Dog bites are dangerous for three reasons; firstly, they can injure or harm the victim; secondly, they can cause infection; and thirdly, they can transmit diseases such as rabies.
It is very important to be aware that even very small bites can still transmit rabies, if the dog is infected. For this reason, every person who is bitten should report to a medical doctor, and should get the dog checked by a veterinary surgeon to determine whether it is likely to have rabies or not.
HOW CAN WE PREVENT DOG BITES?
Dog bites can be prevented by encouraging responsible dog ownership, and by teaching adults and children how to behave around dogs.
Responsible dog owners should care for their pets, vaccinate them and ensure that they receive regular veterinary care.

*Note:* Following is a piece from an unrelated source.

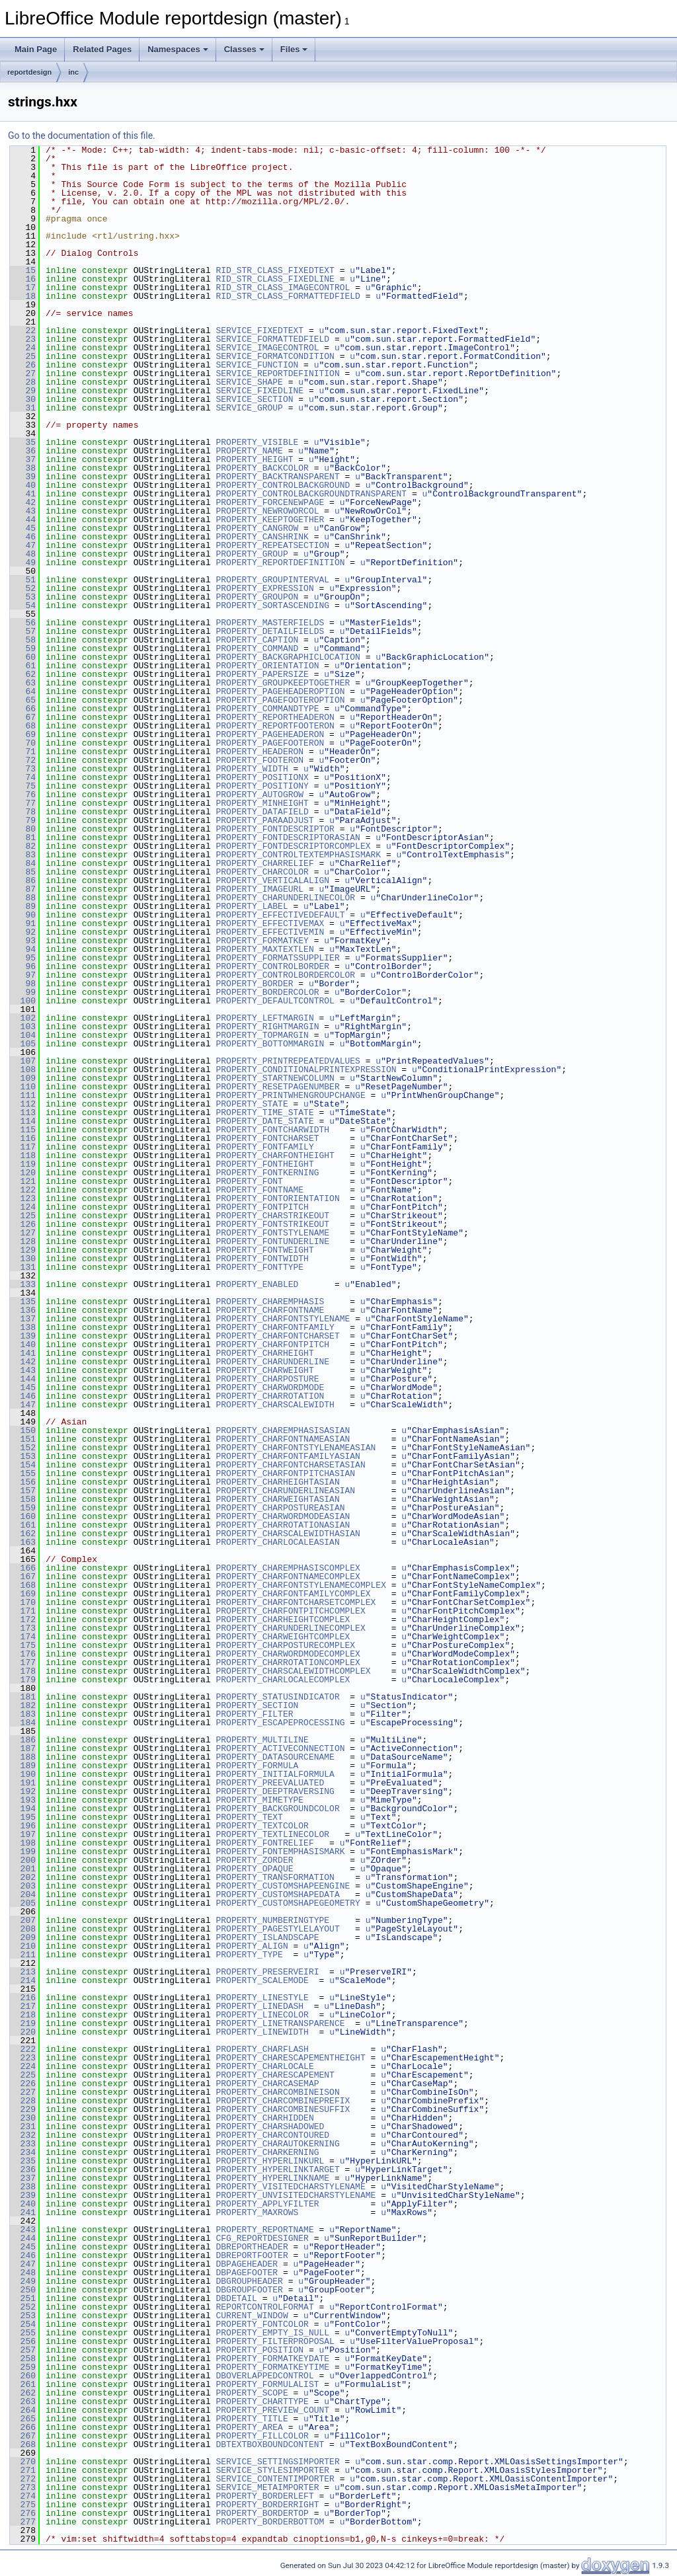  Describe the element at coordinates (23, 1430) in the screenshot. I see `150` at that location. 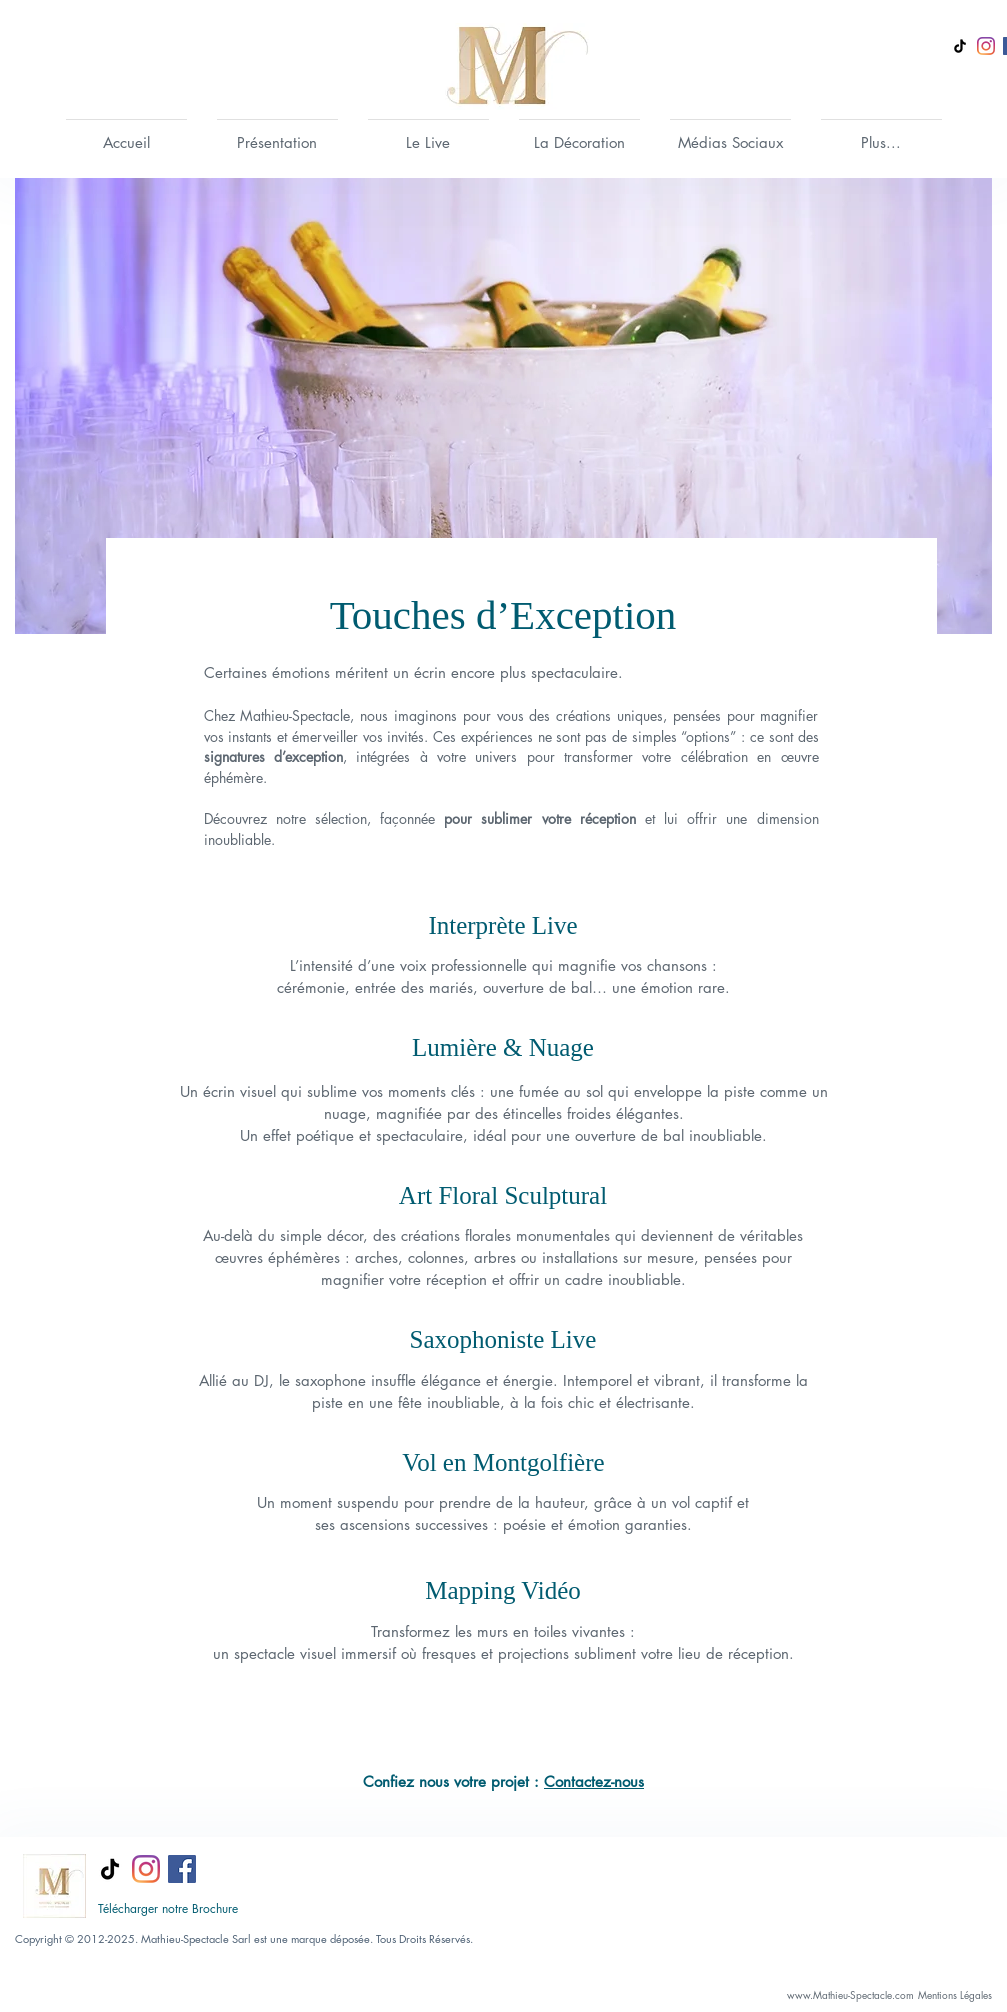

In addition, dog populations should be controlled by neutering or spaying dogs to prevent unwanted breeding, and to reduce the urge for the dogs to roam.
In addition, all dogs should be socialised and trained while they are puppies so that they know how to behave around people. A dog should always be obedient to the people in the family, and it should be taught appropriate behaviour.
Children can also be specifically protected by teaching them, and applying the following principles:
• Teach children to be cautious around strange dogs. They should not approach or pet them.
• Teach children never to turn their back and run away from a dog – the dogs instinct will be chase the person.
• Teach children never to disturb a dog which is sleeping, eating, playing with a toy or nursing puppies.
• Teach children never to tease or chase dogs.
• And lastly, children and infants must never be left along with dogs.
The author is public relations officer of the Veterinary Association of Zambia.